Sadly, that surreal scenario is the reality of today’s global food system, where an estimated one-third of the food produced — a staggering 1.3 billion tons — goes uneaten every year. The energy used to produce this wasted food contributes more than 3.3 billion metric tons of greenhouse gases, and uses up 45 trillion gallons of water. And while all of this food is unutilized, nearly 805 million people go hungry every day.
It’s an enormous environmental, social, and economic challenge, but innovation across the food value chain — from the farm to the fork — is resulting in powerful new ways of evolving to a more sustainable, efficient food system. Innovative start ups and non-government organizations are producing advanced microbial analysis to help farms avoid spoilage. Entrepreneurs are creating new markets for “imperfect” produce and foods near expiration. People are turning coffee grounds into biofuels.
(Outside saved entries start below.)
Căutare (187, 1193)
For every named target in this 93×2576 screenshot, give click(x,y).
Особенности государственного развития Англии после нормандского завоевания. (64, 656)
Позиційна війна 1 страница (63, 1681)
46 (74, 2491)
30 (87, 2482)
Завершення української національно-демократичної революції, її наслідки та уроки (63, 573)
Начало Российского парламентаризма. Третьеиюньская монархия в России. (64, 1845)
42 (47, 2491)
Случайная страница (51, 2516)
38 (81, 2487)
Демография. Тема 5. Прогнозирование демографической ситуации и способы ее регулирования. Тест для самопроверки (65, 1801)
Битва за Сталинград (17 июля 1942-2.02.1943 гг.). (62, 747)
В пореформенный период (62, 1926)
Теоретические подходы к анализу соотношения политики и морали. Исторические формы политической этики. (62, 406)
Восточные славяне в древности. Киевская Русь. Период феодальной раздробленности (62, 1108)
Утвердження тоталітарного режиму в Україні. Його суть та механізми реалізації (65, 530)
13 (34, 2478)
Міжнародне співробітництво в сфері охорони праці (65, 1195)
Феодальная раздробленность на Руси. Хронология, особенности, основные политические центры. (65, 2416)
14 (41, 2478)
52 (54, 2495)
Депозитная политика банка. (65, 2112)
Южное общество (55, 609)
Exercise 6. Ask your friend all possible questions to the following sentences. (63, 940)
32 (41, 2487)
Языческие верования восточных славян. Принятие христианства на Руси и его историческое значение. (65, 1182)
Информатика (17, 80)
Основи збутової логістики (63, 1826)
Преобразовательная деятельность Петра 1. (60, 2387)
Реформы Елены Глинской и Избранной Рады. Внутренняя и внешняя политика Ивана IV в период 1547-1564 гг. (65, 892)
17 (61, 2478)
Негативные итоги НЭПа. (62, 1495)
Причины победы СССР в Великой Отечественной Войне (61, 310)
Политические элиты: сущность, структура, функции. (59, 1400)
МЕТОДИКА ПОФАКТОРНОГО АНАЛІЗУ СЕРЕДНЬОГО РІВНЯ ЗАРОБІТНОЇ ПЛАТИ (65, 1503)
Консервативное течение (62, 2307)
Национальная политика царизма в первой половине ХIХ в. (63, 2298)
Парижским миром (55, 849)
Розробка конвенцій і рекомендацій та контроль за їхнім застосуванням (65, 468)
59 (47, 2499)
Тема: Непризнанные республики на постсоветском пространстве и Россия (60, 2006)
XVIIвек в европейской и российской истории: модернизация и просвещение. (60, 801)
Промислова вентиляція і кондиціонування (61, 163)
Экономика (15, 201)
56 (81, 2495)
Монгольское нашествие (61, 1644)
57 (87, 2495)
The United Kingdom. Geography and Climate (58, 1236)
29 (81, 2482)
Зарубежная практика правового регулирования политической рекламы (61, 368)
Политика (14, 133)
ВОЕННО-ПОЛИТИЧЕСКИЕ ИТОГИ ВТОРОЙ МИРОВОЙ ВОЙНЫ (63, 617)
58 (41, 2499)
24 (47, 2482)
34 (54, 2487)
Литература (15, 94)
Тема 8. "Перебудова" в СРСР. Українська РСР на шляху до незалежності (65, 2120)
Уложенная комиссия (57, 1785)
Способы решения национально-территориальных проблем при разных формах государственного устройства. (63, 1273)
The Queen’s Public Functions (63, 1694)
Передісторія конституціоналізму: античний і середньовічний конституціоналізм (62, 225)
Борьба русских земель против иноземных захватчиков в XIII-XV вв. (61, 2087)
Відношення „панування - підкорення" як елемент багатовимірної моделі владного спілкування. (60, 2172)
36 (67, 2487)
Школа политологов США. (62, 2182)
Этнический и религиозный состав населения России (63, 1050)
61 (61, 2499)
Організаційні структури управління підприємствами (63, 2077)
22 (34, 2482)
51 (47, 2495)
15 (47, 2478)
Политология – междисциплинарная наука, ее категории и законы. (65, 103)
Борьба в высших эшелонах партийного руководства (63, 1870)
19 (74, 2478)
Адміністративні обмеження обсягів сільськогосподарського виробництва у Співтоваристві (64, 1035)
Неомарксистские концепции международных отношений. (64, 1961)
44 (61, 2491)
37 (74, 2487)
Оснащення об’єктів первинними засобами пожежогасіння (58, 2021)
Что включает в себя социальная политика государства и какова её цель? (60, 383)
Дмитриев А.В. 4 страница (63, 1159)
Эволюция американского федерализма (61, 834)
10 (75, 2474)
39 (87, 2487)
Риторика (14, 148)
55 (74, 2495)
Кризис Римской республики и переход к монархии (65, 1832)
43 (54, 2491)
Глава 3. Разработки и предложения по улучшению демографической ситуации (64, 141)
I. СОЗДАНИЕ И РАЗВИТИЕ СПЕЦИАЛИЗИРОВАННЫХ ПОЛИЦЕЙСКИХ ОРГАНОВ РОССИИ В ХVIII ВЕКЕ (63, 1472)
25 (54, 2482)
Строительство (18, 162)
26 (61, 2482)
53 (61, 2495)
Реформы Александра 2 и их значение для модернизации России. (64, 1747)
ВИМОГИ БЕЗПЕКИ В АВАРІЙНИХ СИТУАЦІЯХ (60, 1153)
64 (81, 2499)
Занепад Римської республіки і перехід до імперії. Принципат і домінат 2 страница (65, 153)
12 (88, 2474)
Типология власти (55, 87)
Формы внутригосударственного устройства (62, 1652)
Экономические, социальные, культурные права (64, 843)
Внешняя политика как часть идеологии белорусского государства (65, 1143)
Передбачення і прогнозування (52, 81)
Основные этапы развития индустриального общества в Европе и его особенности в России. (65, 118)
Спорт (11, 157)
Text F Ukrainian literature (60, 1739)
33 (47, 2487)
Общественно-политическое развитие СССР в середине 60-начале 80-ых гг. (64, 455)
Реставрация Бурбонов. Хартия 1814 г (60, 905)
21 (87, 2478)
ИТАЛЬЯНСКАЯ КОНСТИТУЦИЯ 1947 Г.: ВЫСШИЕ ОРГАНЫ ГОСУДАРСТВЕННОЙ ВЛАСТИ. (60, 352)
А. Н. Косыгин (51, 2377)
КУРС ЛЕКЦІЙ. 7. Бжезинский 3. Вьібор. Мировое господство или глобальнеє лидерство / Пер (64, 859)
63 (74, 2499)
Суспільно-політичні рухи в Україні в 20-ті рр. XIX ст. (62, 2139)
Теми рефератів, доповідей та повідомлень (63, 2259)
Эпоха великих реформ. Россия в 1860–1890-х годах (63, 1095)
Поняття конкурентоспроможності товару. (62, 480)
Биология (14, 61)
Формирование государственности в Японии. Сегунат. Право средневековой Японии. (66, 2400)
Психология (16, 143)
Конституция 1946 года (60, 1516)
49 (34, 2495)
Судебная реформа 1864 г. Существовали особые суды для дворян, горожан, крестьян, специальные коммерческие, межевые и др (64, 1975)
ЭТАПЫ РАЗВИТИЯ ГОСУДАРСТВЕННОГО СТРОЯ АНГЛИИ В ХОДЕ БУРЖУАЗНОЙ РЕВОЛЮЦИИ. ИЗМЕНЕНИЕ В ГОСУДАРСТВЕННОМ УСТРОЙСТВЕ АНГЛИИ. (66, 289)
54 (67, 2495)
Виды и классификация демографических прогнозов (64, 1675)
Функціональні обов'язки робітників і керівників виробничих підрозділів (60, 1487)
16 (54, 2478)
LeanPath is proud to be part of this sustainability and efficiency movement. In 2004, we introduced the world’s first automated food waste tracking and analytics platform. By tracking and analyzing waste, we’ve helped commercial kitchens reduce their pre-consumer food waste stream by an average of 50 percent and save millions of dollars.
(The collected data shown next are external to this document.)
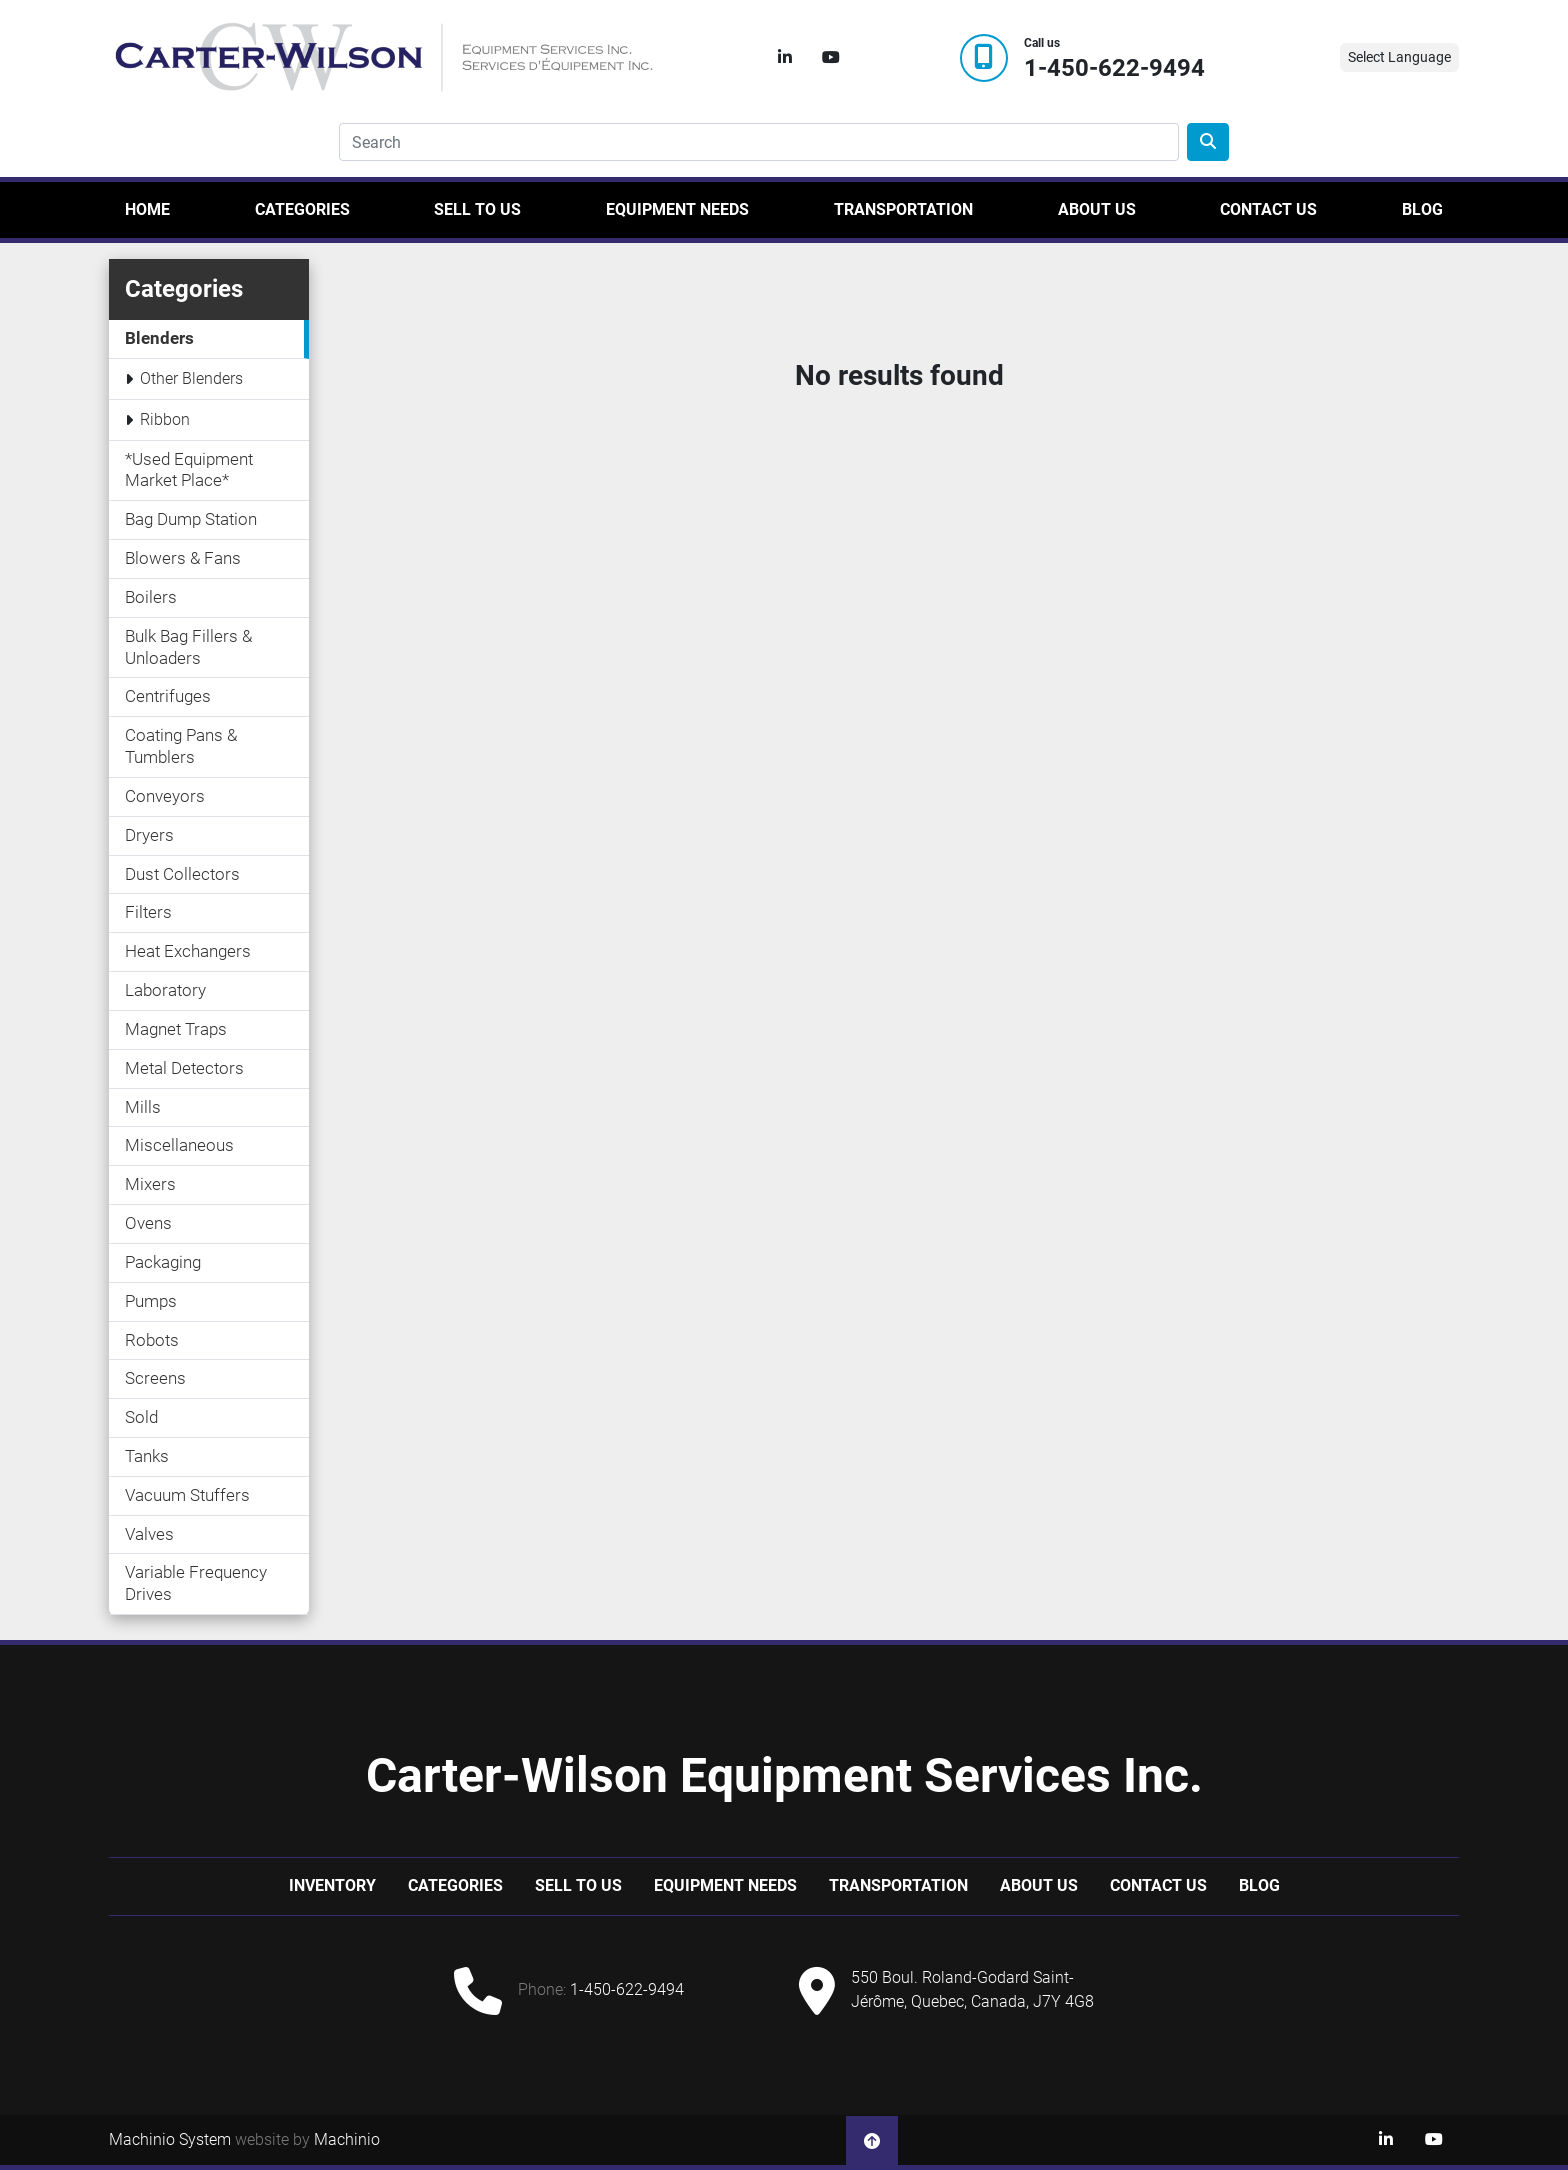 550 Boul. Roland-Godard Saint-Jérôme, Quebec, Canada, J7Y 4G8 (972, 1989)
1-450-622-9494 (1114, 68)
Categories (302, 209)
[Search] (759, 142)
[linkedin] (785, 58)
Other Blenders (191, 378)
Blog (1422, 209)
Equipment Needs (677, 209)
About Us (1097, 209)
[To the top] (872, 2140)
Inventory (332, 1885)
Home (147, 209)
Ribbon (165, 419)
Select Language (1399, 57)
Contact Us (1268, 209)
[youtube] (831, 58)
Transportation (903, 209)
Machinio (347, 2139)
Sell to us (477, 209)
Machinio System (170, 2139)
But we cannot do this work alone. Creating lasting and substantive change in something as complex as our food system is not easy, and it’s only possible when there is deep and sustained collaboration among many parties in the value chain, including front-line food service teams. This requires partnerships which welcome experimentation. It requires visionaries who recognize there is no panacea to such a challenge, and that multi-faceted solutions and incremental progress represent the path to long-term positive impact. It also requires large companies to take big risks with small companies as partners, creating a foundation for innovation to take-hold in a sustainable manner.
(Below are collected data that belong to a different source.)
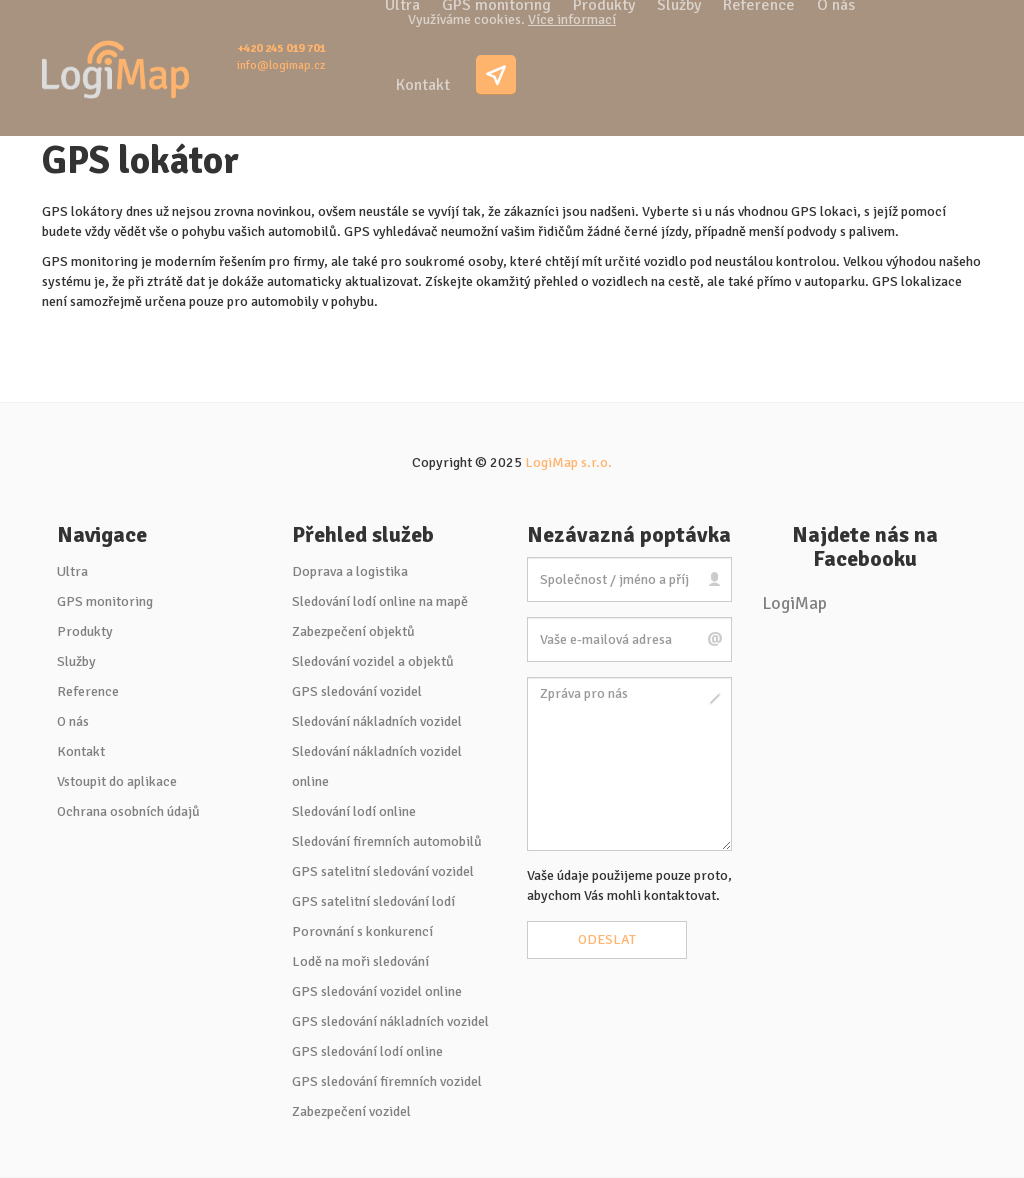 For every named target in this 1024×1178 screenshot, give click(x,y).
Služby (76, 661)
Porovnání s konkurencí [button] (362, 931)
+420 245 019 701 (281, 48)
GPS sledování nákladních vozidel (390, 1021)
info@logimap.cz (281, 65)
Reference (88, 691)
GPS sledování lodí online (367, 1051)
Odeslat (607, 939)
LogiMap (794, 603)
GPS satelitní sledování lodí (373, 901)
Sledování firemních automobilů (387, 841)
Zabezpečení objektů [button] (353, 631)
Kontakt (423, 85)
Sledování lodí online (354, 811)
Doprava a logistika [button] (350, 571)
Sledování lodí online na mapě (380, 601)
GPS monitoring (105, 601)
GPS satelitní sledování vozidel (383, 871)
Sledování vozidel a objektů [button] (373, 661)
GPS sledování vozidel (357, 691)
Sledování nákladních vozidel (377, 721)
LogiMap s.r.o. (568, 462)
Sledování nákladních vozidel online (377, 766)
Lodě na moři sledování (360, 961)
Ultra (72, 571)
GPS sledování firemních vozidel (387, 1081)
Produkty (85, 631)
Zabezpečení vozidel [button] (351, 1111)
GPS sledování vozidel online (377, 991)
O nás (73, 721)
Sodexo, the world’s 19th largest employer, has recognized the need to make such change over many years and has opened its arms to innovate with LeanPath, an innovator of very different scale. Specifically, in 2010, Sodexo began a partnership with LeanPath to use measurement to prevent food waste from being created in the first place. Leveraging a deliberate, data-driven approach, Sodexo introduced the LeanPath tracking and analytics system in five of its U.S. university facilities. Just eight months in, these facilities had reduced the volume of their food waste stream by 47 percent which equated to 4,865 meals that didn’t go to waste. Building on this incredible success, Sodexo rolled out the LeanPath system to 120 more colleges and universities.
After these facilities experienced the same success, Sodexo worked with the team here at LeanPath to expand internationally and then to design a global food waste prevention program — WasteWatch Powered by LeanPath — with a mission to deploy a state-of-the-art, technology-enabled food waste prevention program at every Sodexo food service facility around the world. Global food waste is a large and daunting challenge, but we are beginning to solve it with innovative partnerships such as the one between Sodexo and LeanPath.
How often are we faced with a problem that, if solved, improves the environment, improves the quality of life for millions, and has a measurable impact on the bottom line, generating resources for reinvestment? Because there is no single solution to food waste, there must exist an ecosystem of innovation, imagined by creative, empowered individuals and forward-leaning, mission-driven organizations. All of us at LeanPath are proud to be partnered with such a mission-driven company in Sodexo on this incredibly important journey.